SURPRIZE!!!!! BOTH MY SONS GOT THIER PERMITS SATURDAY AND I THOUGHT I WAS OUT OF IT BUT I GOT MINE TODAY!!!!!!SO I WILL HUNT WITH THE OLDEST SON THE 1ST WEEK AND CALL FOR THE YOUNGEST SON THE SECOND WEEK. CAN NOT ASK FOR ANYMORE THAN THAT.WE ALL GOT OUR 1ST CHIOCES.     
JOHN


----------



## StrutnSpur (Mar 22, 2000)

CONGRATS!!!! John and sons. I hope you all have a enjoyable and safe hunt and I want to see them pics..))))))))


----------



## Doughboy (Jan 13, 2001)

An the Doughboy's daughter now is about to become a first time Turkey Huntress. She got her card today for the thumb area on private land first hunt.


----------



## Mr. Ed (Apr 11, 2000)

Found out I was successful today on the internet. Hunt #220 unit T 4/30-5/6. I can't wait, this is my first turkey hunt. 

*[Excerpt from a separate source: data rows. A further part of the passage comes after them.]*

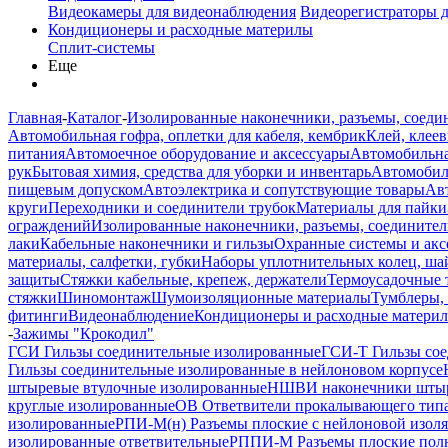
Видеокамеры для видеонаблюдения
Видеорегистраторы 
Кондиционеры и расходные материлы
Сплит-системы
Еще
Главная
-
Каталог
-
Изолированные наконечники, разъемы, соеди
Автомобильная гофра, оплетки для кабеля, кембрик
Клей, клеев
питания
Автомоечное оборудование и аксессуары
Автомобильна
рук
Бытовая химия, средства для уборки и инвентарь
Автомобиль
пищевым допуском
Автоэлектрика и сопутствующие товары
Ав
круги
Переходники и соединители трубок
Материалы для пайки
ограждений
Изолированные наконечники, разъемы, соединител
лаки
Кабельные наконечники и гильзы
Охранные системы и акс
материалы, салфетки, губки
Наборы уплотнительных колец, ша
защиты
Стяжки кабельные, крепеж, держатели
Термоусадочные 
стяжки
Шиномонтаж
Шумоизоляционные материалы
Тумблеры,
фитинги
Видеонаблюдение
Кондиционеры и расходные матери
-
Зажимы "Крокодил"
ГСИ Гильзы соединительные изолированные
ГСИ-Т Гильзы сое
Гильзы соединительные изолированные в нейлоновом корпусе
штыревые втулочные изолированные
НШВИ наконечники штыр
круглые изолированные
ОВ Ответвители прокалывающего типа
изолированные
РПИ-М(н) Разъемы плоские с нейлоновой изол
изолированные ответвительные
РППИ-М Разъемы плоские пол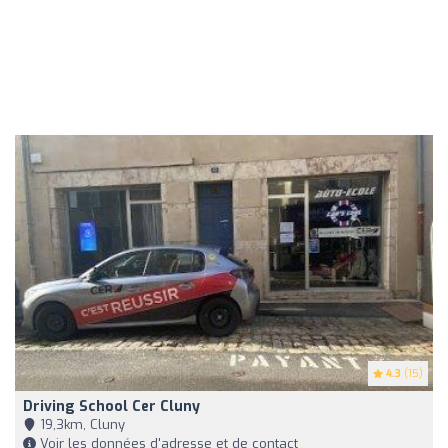
4.3
(15)
Driving School Cer Cluny
19,3km, Cluny
Voir les données d'adresse et de contact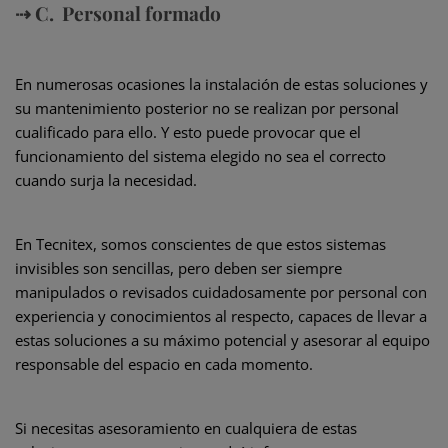
⇢ C. Personal formado
En numerosas ocasiones la instalación de estas soluciones y
su mantenimiento posterior no se realizan por personal
cualificado para ello. Y esto puede provocar que el
funcionamiento del sistema elegido no sea el correcto
cuando surja la necesidad.
En Tecnitex, somos conscientes de que estos sistemas
invisibles son sencillas, pero deben ser siempre
manipulados o revisados cuidadosamente por personal con
experiencia y conocimientos al respecto, capaces de llevar a
estas soluciones a su máximo potencial y asesorar al equipo
responsable del espacio en cada momento.
Si necesitas asesoramiento en cualquiera de estas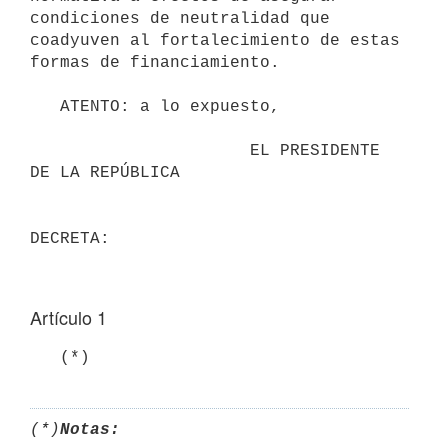
condiciones de neutralidad que 
coadyuven al fortalecimiento de estas 
formas de financiamiento.

   ATENTO: a lo expuesto,

                      EL PRESIDENTE 
DE LA REPÚBLICA

Artículo 1
   (*)
(*)
Notas: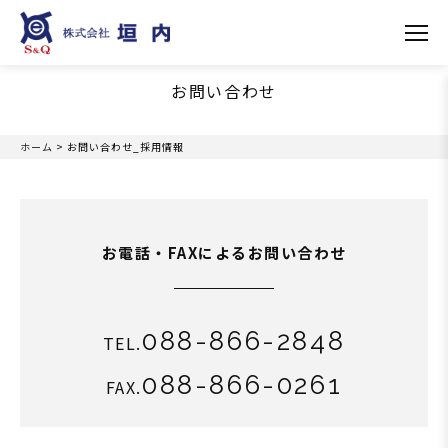
CONTACT
お問い合わせ
ホーム
>
お問い合わせ_採用情報
お電話・FAXによるお問い合わせ
088-866-2848
TEL.
088-866-0261
FAX.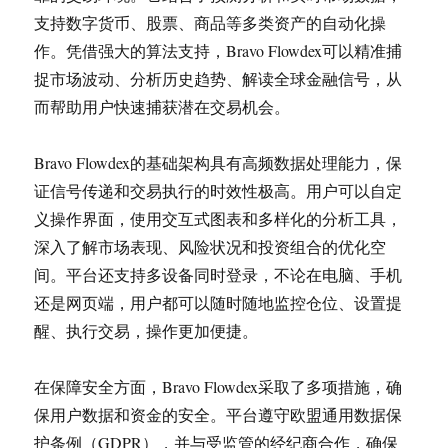
支持数字货币、股票、商品等多类资产的自动化操
作。凭借强大的算法支持，Bravo Flowdex可以精准捕
捉市场波动、分析历史趋势、解读全球金融信号，从
而帮助用户快速捕获潜在交易机会。
Bravo Flowdex的基础架构具有高频数据处理能力，保
证信号传递和交易执行的时效性极高。用户可以自定
义操作界面，使用交互式图表和多样化的分析工具，
深入了解市场表现、风险状况和投资组合的优化空
间。平台还支持多设备同时登录，不论在电脑、手机
还是网页端，用户都可以随时随地监控仓位、设置提
醒、执行交易，操作更加便捷。
在保障安全方面，Bravo Flowdex采取了多项措施，确
保用户数据和资金的安全。平台遵守欧盟通用数据保
护条例（GDPR），并与受监管的经纪商合作，确保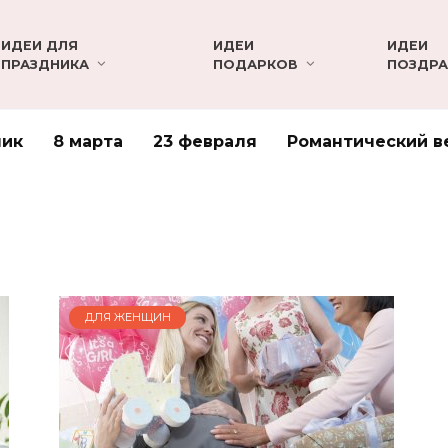
ИДЕИ ДЛЯ
ИДЕИ
ИДЕИ
ПРАЗДНИКА
ПОДАРКОВ
ПОЗДРА
ник
8 марта
23 февраля
Романтический в
ДЛЯ ЖЕНЩИН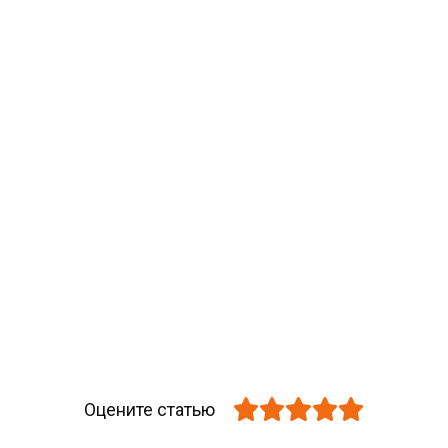
Оцените статью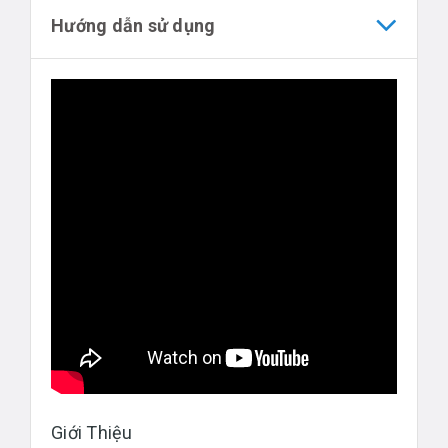
Hướng dẫn sử dụng
Giới Thiệu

The DNR has my old address, is there anyway to update them on the new address?, so I get notified in the mail. I haven't been at the old address in almost 4 years.


----------



## DaYoop (Oct 26, 2000)

First time applying, got my first turkey permit, and got my first choice!! I got a general permit for the port huron area--forgot the hunt number, for the7th to the 13th. (that was my first choice since I wont' get home from college till the 4th) Can't wait--maybe I'll get a crack at that hen with a 8 inch beard I video taped during bow season!!!!


----------



## Kevin (Oct 4, 2000)

After a really crappy day I got a couple good pieces of news today. 1) I got the happy yellow card in the mail from the DNR today, 2) My Dad called me at work and said he got his too!
My dad is a lifetime hunter, but we will get to experience turkey hunting as rookies together this year.
I am a happy man!
Good luck to everyone!
-Amos


----------



## StrutnSpur (Mar 22, 2000)

Congrats to you Amos and your dad and all the first time turkey hunters out there and especially to them young jake hunters, Doughboy. I hope you all have a great and safe hunt this spring. 
When them toms come in gobbling and strutting and drumming you will know why it's been one of my best kept secerts for years and you new turkey hunters will be back in the woods every spring there after!
Da Yooper, My advice is to let that hen walk even though she is legal because she has a beard. That hen will have a better chance at rearing her more than normal poults than a regular hen and they say the bearded hen will maybe produce multi bearded gobblers and she won't be able to even do any of that if you kill her.
Shooting a hen in the spring is not just shooting the one bird, but maybe 12 to 15 new birds that would be added to the flock that summer.
Shoot a gobbling and strutting tom and you will thank me for the advice and be helping our flock at the same time. Thanks...SnS


----------



## RUPP (Jan 23, 2000)

Yup!

We received the little yellow cards yesterday.
Buddy and I will be going up near Evart for the third year. We can go a bit earlier this time, so maybe those toms will be a little more responsive to calls than they were last spring.

Good luck everyone,
RUPP


----------



## Guest (Mar 21, 2001)

I got my card monday. I was kind of dissapointed to get the 233 hunt but hey I'll be out. My grandparents have some good property in Roscommon county. I Can't wait to get out. Last year mtnman198 went with me and he got a nice tom. He better let me get mine this year since I let him have his last year.


Good Luck to everyone


----------